Arbeit von 6 - 11 Uhr, dann Freizeit
Arbeitseinsatz war von 6 bis 11 Uhr, danach war Freizeit angesagt. Es fühlte sich wie Urlaub an. Wir ernteten Pampelmusen und Bananen, arbeiteten in einer kleinen Herstellung für Beach Ball-Schläger, kümmerten uns um die Hühner oder waren eingeteilt zum Küchendienst. Den mochten alle am wenigsten, ließ sich aber nicht vermeiden.
Wir hatten mal wieder lange gefeiert, wenig geschlafen und dann musste ausgerechnet ich zum Küchendienst. Die Dämpfe der Spülmaschine, die Gerüche – der Kreislauf machte nicht mit, ich kippte um. Eine ältere Frau, Mira, kümmerte sich um mich, schloss die Tür zu einem kleinen Nebenraum auf und sagte, ich solle mich auf die Couch legen.
Die Geschichte von Mira
Sie setzte sich neben mich. Sie trug ein kurzärmeliges Hemd. Die Nummer auf ihrem Arm war gut zu erkennen. Dann begann sie zu sprechen – leise, stockend, auf Deutsch. Sie habe ihren Mann, ihre Kinder und ihre Eltern in Auschwitz verloren.
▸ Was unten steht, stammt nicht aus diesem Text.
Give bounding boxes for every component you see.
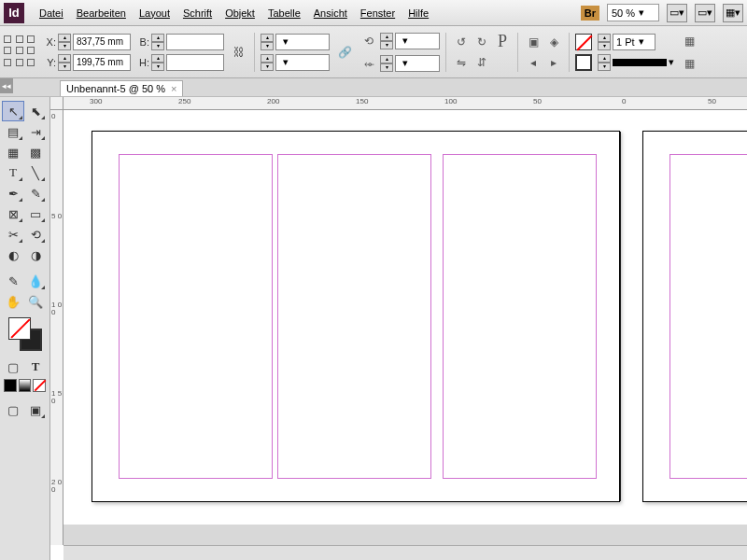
content-placer-tool[interactable]: ▩	[24, 142, 47, 162]
rectangle-frame-tool[interactable]: ⊠	[2, 203, 24, 224]
shear-icon: ⬰	[359, 54, 378, 73]
apply-gradient-swatch[interactable]	[19, 379, 32, 392]
rectangle-tool[interactable]: ▭	[24, 203, 47, 224]
flip-h-icon[interactable]: ⇋	[452, 53, 471, 72]
select-next-icon[interactable]: ▸	[544, 53, 563, 72]
pen-tool[interactable]: ✒	[2, 183, 24, 203]
type-tool[interactable]: T	[2, 162, 24, 183]
horizontal-scrollbar[interactable]	[63, 545, 747, 560]
view-mode-normal[interactable]: ▢	[2, 399, 24, 420]
spread-left[interactable]	[92, 131, 620, 502]
view-mode-dropdown-2[interactable]: ▭▾	[695, 4, 715, 22]
stroke-swatch[interactable]	[575, 54, 592, 71]
paragraph-icon[interactable]: P	[493, 33, 512, 51]
y-label: Y:	[43, 57, 56, 68]
spine-line	[620, 132, 621, 501]
height-label: H:	[136, 57, 149, 68]
chevron-down-icon: ▾	[639, 7, 644, 19]
stroke-style[interactable]	[613, 59, 667, 66]
reference-point-grid[interactable]	[4, 35, 37, 69]
menu-bearbeiten[interactable]: Bearbeiten	[71, 4, 132, 22]
menu-datei[interactable]: Datei	[34, 4, 69, 22]
ruler-origin[interactable]	[50, 97, 63, 110]
canvas-area: 300 250 200 150 100 50 0 50 0 5 0 1 0 0 …	[50, 97, 747, 560]
gradient-swatch-tool[interactable]: ◐	[2, 245, 24, 265]
fill-color[interactable]	[8, 317, 31, 340]
select-container-icon[interactable]: ▣	[524, 33, 543, 51]
width-label: B:	[136, 36, 149, 48]
rotate-icon: ⟲	[359, 32, 378, 50]
fill-swatch[interactable]	[575, 34, 592, 50]
fill-stroke-well[interactable]	[7, 315, 44, 353]
format-text-icon[interactable]: T	[24, 357, 47, 377]
format-container-icon[interactable]: ▢	[2, 357, 24, 377]
hand-tool[interactable]: ✋	[2, 291, 24, 312]
width-input[interactable]	[166, 34, 224, 50]
bridge-button[interactable]: Br	[581, 6, 599, 21]
control-bar: X: ▴▾ Y: ▴▾ B: ▴▾ H: ▴▾ ⛓ ▴▾▾ ▴▾▾ 🔗 ⟲▴▾▾…	[0, 26, 747, 78]
scissors-tool[interactable]: ✂	[2, 224, 24, 245]
column-guide-3	[443, 154, 597, 479]
x-input[interactable]	[73, 34, 131, 50]
transform-tool[interactable]: ⟲	[24, 224, 47, 245]
toolbox: ↖⬉ ▤⇥ ▦▩ T╲ ✒✎ ⊠▭ ✂⟲ ◐◑ ✎💧 ✋🔍 ▢T ▢▣	[0, 97, 50, 560]
view-mode-dropdown-3[interactable]: ▦▾	[723, 4, 743, 22]
constrain-proportions-icon[interactable]: ⛓	[230, 43, 248, 62]
close-tab-icon[interactable]: ×	[171, 83, 176, 94]
page-tool[interactable]: ▤	[2, 121, 24, 142]
horizontal-ruler[interactable]: 300 250 200 150 100 50 0 50	[63, 97, 747, 110]
apply-color-swatch[interactable]	[4, 379, 17, 392]
select-prev-icon[interactable]: ◂	[524, 53, 543, 72]
y-input[interactable]	[73, 54, 131, 71]
zoom-value: 50 %	[612, 7, 635, 19]
menu-schrift[interactable]: Schrift	[177, 4, 218, 22]
line-tool[interactable]: ╲	[24, 162, 47, 183]
column-guide-1	[119, 154, 273, 479]
select-content-icon[interactable]: ◈	[544, 33, 563, 51]
rotate-ccw-icon[interactable]: ↺	[452, 33, 471, 51]
document-tab-title: Unbenannt-5 @ 50 %	[66, 83, 165, 94]
pencil-tool[interactable]: ✎	[24, 183, 47, 203]
rotate-cw-icon[interactable]: ↻	[472, 33, 491, 51]
direct-selection-tool[interactable]: ⬉	[24, 101, 47, 121]
view-mode-dropdown-1[interactable]: ▭▾	[667, 4, 687, 22]
effects-icon[interactable]: ▦	[680, 32, 698, 50]
menu-layout[interactable]: Layout	[134, 4, 176, 22]
x-label: X:	[43, 36, 56, 48]
menu-ansicht[interactable]: Ansicht	[308, 4, 353, 22]
document-tab-bar: Unbenannt-5 @ 50 % ×	[0, 78, 747, 97]
apply-none-swatch[interactable]	[33, 379, 46, 392]
gap-tool[interactable]: ⇥	[24, 121, 47, 142]
column-guide-2	[277, 154, 431, 479]
vertical-ruler[interactable]: 0 5 0 1 0 0 1 5 0 2 0 0	[50, 110, 63, 545]
spread-right[interactable]	[642, 131, 747, 502]
app-logo[interactable]: Id	[4, 3, 24, 23]
menu-fenster[interactable]: Fenster	[355, 4, 401, 22]
menu-hilfe[interactable]: Hilfe	[402, 4, 434, 22]
zoom-level-combo[interactable]: 50 % ▾	[607, 4, 659, 21]
height-input[interactable]	[166, 54, 224, 71]
selection-tool[interactable]: ↖	[2, 101, 24, 121]
link-icon[interactable]: 🔗	[335, 43, 354, 62]
menu-tabelle[interactable]: Tabelle	[262, 4, 306, 22]
content-collector-tool[interactable]: ▦	[2, 142, 24, 162]
view-mode-preview[interactable]: ▣	[24, 399, 47, 420]
document-tab[interactable]: Unbenannt-5 @ 50 % ×	[60, 80, 183, 96]
menu-objekt[interactable]: Objekt	[219, 4, 261, 22]
eyedropper-tool[interactable]: 💧	[24, 271, 47, 291]
gradient-feather-tool[interactable]: ◑	[24, 245, 47, 265]
options-icon[interactable]: ▦	[680, 54, 698, 73]
zoom-tool[interactable]: 🔍	[24, 291, 47, 312]
note-tool[interactable]: ✎	[2, 271, 24, 291]
menu-bar: Id Datei Bearbeiten Layout Schrift Objek…	[0, 0, 747, 26]
collapse-handle[interactable]: ◂◂	[0, 78, 13, 93]
stroke-weight-combo[interactable]: 1 Pt▾	[613, 34, 655, 50]
column-guide-r1	[669, 154, 747, 479]
flip-v-icon[interactable]: ⇵	[472, 53, 491, 72]
pasteboard[interactable]	[63, 110, 747, 545]
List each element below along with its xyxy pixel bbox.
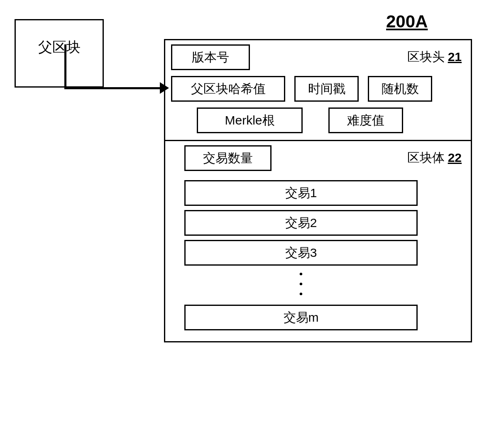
- nonce-field: 随机数: [368, 76, 432, 102]
- block-body-section: 区块体 22 交易数量 交易1 交易2 交易3 ••• 交易m: [165, 141, 471, 341]
- tx-row: 交易2: [184, 210, 418, 236]
- block-header-label: 区块头 21: [407, 49, 462, 66]
- tx-count-field: 交易数量: [184, 145, 272, 171]
- parent-block-label: 父区块: [38, 38, 81, 57]
- arrow-connector: [64, 87, 160, 89]
- block-body-label: 区块体 22: [407, 149, 462, 166]
- parent-hash-field: 父区块哈希值: [171, 76, 285, 102]
- parent-block-box: 父区块: [15, 19, 104, 88]
- tx-row: 交易1: [184, 180, 418, 206]
- block-header-section: 区块头 21 版本号 父区块哈希值 时间戳 随机数 Merkle根 难度值: [165, 40, 471, 141]
- merkle-root-field: Merkle根: [197, 107, 303, 133]
- tx-row-last: 交易m: [184, 305, 418, 330]
- version-field: 版本号: [171, 44, 250, 70]
- difficulty-field: 难度值: [328, 107, 403, 133]
- timestamp-field: 时间戳: [294, 76, 359, 102]
- block-200a: 区块头 21 版本号 父区块哈希值 时间戳 随机数 Merkle根 难度值 区块…: [164, 39, 472, 342]
- tx-row: 交易3: [184, 240, 418, 266]
- figure-id: 200A: [386, 12, 428, 32]
- ellipsis-icon: •••: [184, 266, 418, 300]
Sie sagte: Das ist das erste Mal, dass ich wieder Deutsch spreche.
Ich wusste sofort: Alles, was ich jetzt sage, kann falsch sein, nicht den richtigen Ton treffen. Ich war von der Situation überwältigt. Das Denken setzte aus. Plötzlich flossen meine Tränen - in Sturzbächen. Als ob sich eine Schleuse geöffnet hätte. Es hörte nicht mehr auf, es wurde schlimmer. Die Gedanken ertranken in einem Meer von Tränen.
Mira, die Jüdin, tröstet ein Mädchen, das aus dem Land kommt, in dem ihre Familie umgebracht worden ist
Die Jüdin Mira ergriff ruhig meine Hand und hielt sie fest. Mit der anderen Hand tätschelte sie meinen Arm. Sie tröstete mich – die Deutsche, deren Vorfahren zu den Nazitätern gehört haben können. Es war die vielleicht wichtigste Lektion in meinen Leben. „Sei ein Mensch“ könnte darüberstehen. Nie wieder habe ich so viele Tränen vergossen wie an diesem Tag.